(Stored data entries)
^^^^^^^^^^^^^^^^

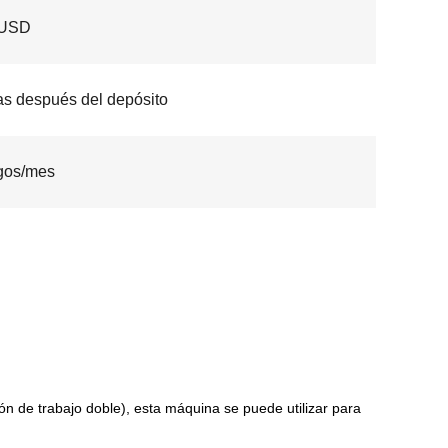
0USD
as después del depósito
gos/mes
n de trabajo doble), esta máquina se puede utilizar para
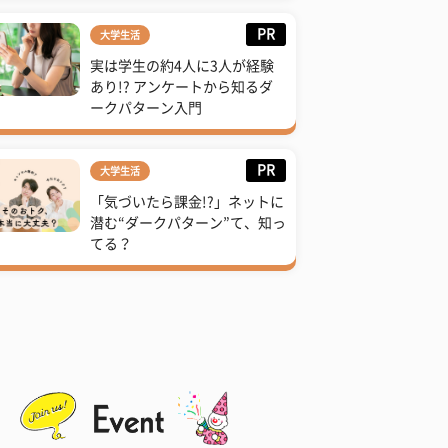
PR
大学生活
実は学生の約4人に3人が経験
あり!? アンケートから知るダ
ークパターン入門
PR
大学生活
「気づいたら課金!?」ネットに
潜む“ダークパターン”て、知っ
てる？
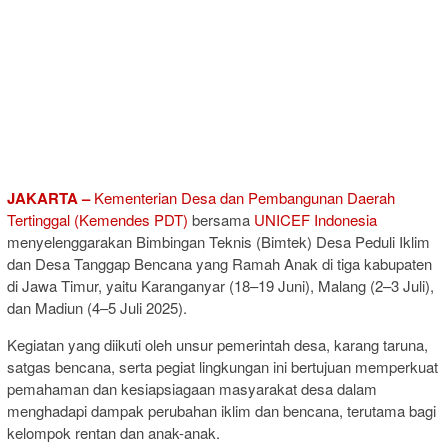
JAKARTA –
Kementerian Desa dan Pembangunan Daerah
Tertinggal (Kemendes PDT)
bersama
UNICEF Indonesia
menyelenggarakan Bimbingan Teknis (Bimtek) Desa Peduli Iklim
dan Desa Tanggap Bencana yang Ramah Anak di tiga kabupaten
di Jawa Timur, yaitu Karanganyar (18–19 Juni), Malang (2–3 Juli),
dan Madiun (4–5 Juli 2025).
Kegiatan yang diikuti oleh unsur pemerintah desa, karang taruna,
satgas bencana, serta pegiat lingkungan ini bertujuan memperkuat
pemahaman dan kesiapsiagaan masyarakat desa dalam
menghadapi dampak perubahan iklim dan bencana, terutama bagi
kelompok rentan dan anak-anak.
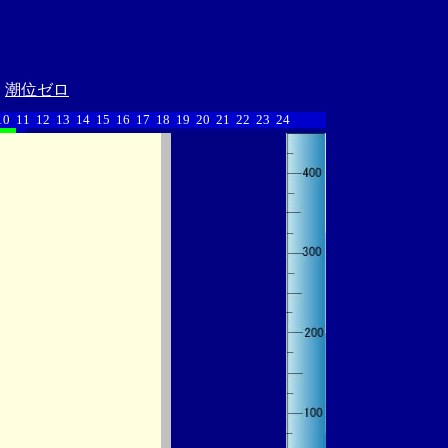
潮位ゼロ
10
11
12
13
14
15
16
17
18
19
20
21
22
23
24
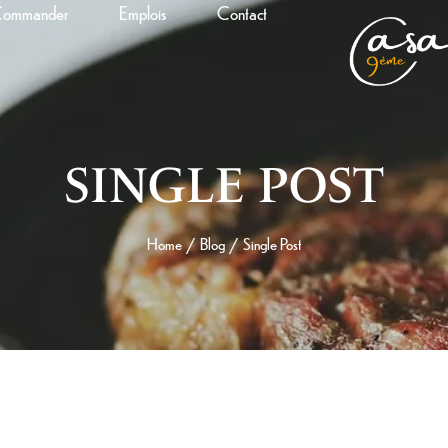
ommander
Emplois
Contact
SINGLE POST
Home
Blog
Single Post
/
/
0 MAI 2026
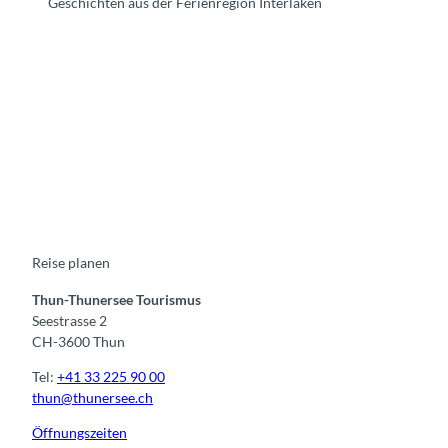
Geschichten aus der Ferienregion Interlaken
F
Y
I
t
L
a
o
n
i
i
c
u
s
k
n
e
t
t
t
k
b
u
a
o
e
o
b
g
k
d
o
e
r
I
k
a
n
m
Reise planen
Thun-Thunersee Tourismus
Seestrasse 2
CH-3600 Thun
Tel:
+41 33 225 90 00
thun@thunersee.ch
Öffnungszeiten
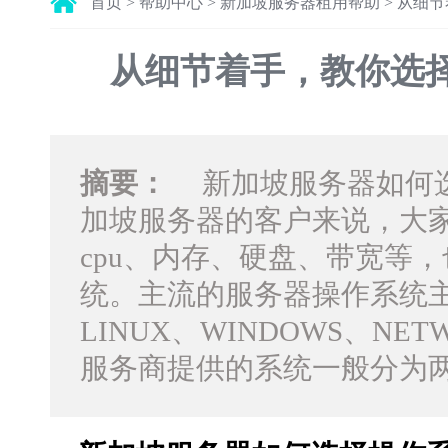
首页
>
帮助中心
>
新加坡服务器租用帮助
>
从细节
从细节着手，教你选
摘要：
新加坡服务器如何选
加坡服务器的客户来说，大
cpu、内存、硬盘、带宽等
统。主流的服务器操作系统
LINUX、WINDOWS、NE
服务商提供的系统一般分为两大类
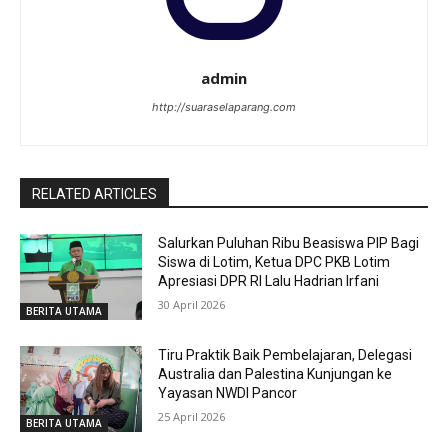
admin
http://suaraselaparang.com
RELATED ARTICLES
Salurkan Puluhan Ribu Beasiswa PIP Bagi
Siswa di Lotim, Ketua DPC PKB Lotim
Apresiasi DPR RI Lalu Hadrian Irfani
30 April 2026
BERITA UTAMA
Tiru Praktik Baik Pembelajaran, Delegasi
Australia dan Palestina Kunjungan ke
Yayasan NWDI Pancor
25 April 2026
BERITA UTAMA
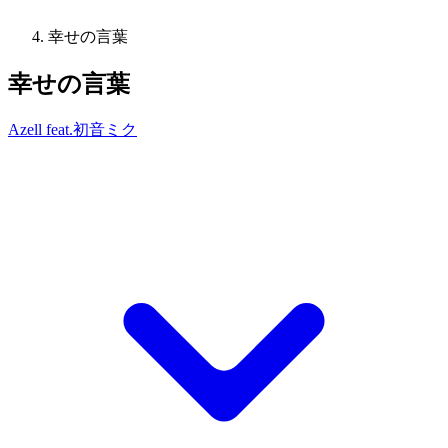
幸せの言葉
幸せの言葉
Azell feat.初音ミク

^^^^^^^^^^^^^^^^

§ **ACTIVITY**
Every line above should be reproduced exactly, please, with no pictures included.

§ **YOUR SOLUTION**
0USD
as después del depósito
gos/mes
n de trabajo doble), esta máquina se puede utilizar para
PR
大学生活
実は学生の約4人に3人が経験
あり!? アンケートから知るダ
ークパターン入門
PR
大学生活
「気づいたら課金!?」ネットに
潜む“ダークパターン”て、知っ
てる？
JAKARTA –
Kementerian Desa dan Pembangunan Daerah
Tertinggal (Kemendes PDT)
bersama
UNICEF Indonesia
menyelenggarakan Bimbingan Teknis (Bimtek) Desa Peduli Iklim
dan Desa Tanggap Bencana yang Ramah Anak di tiga kabupaten
di Jawa Timur, yaitu Karanganyar (18–19 Juni), Malang (2–3 Juli),
dan Madiun (4–5 Juli 2025).
Kegiatan yang diikuti oleh unsur pemerintah desa, karang taruna,
satgas bencana, serta pegiat lingkungan ini bertujuan memperkuat
pemahaman dan kesiapsiagaan masyarakat desa dalam
menghadapi dampak perubahan iklim dan bencana, terutama bagi
kelompok rentan dan anak-anak.
潮位ゼロ
10
11
12
13
14
15
16
17
18
19
20
21
22
23
24
ommander
Emplois
Contact
SINGLE POST
Home
Blog
Single Post
/
/
0 MAI 2026
Geschichten aus der Ferienregion Interlaken
F
Y
I
t
L
a
o
n
i
i
c
u
s
k
n
e
t
t
t
k
b
u
a
o
e
o
b
g
k
d
o
e
r
I
k
a
n
m
Reise planen
Thun-Thunersee Tourismus
Seestrasse 2
CH-3600 Thun
Tel:
+41 33 225 90 00
thun@thunersee.ch
Öffnungszeiten
首页
>
帮助中心
>
新加坡服务器租用帮助
>
从细节
从细节着手，教你选
摘要：
新加坡服务器如何选
加坡服务器的客户来说，大
cpu、内存、硬盘、带宽等
统。主流的服务器操作系统
LINUX、WINDOWS、NE
服务商提供的系统一般分为两大类
admin
http://suaraselaparang.com
RELATED ARTICLES
Salurkan Puluhan Ribu Beasiswa PIP Bagi
Siswa di Lotim, Ketua DPC PKB Lotim
Apresiasi DPR RI Lalu Hadrian Irfani
30 April 2026
BERITA UTAMA
Tiru Praktik Baik Pembelajaran, Delegasi
Australia dan Palestina Kunjungan ke
Yayasan NWDI Pancor
25 April 2026
BERITA UTAMA
幸せの言葉
幸せの言葉
Azell feat.初音ミク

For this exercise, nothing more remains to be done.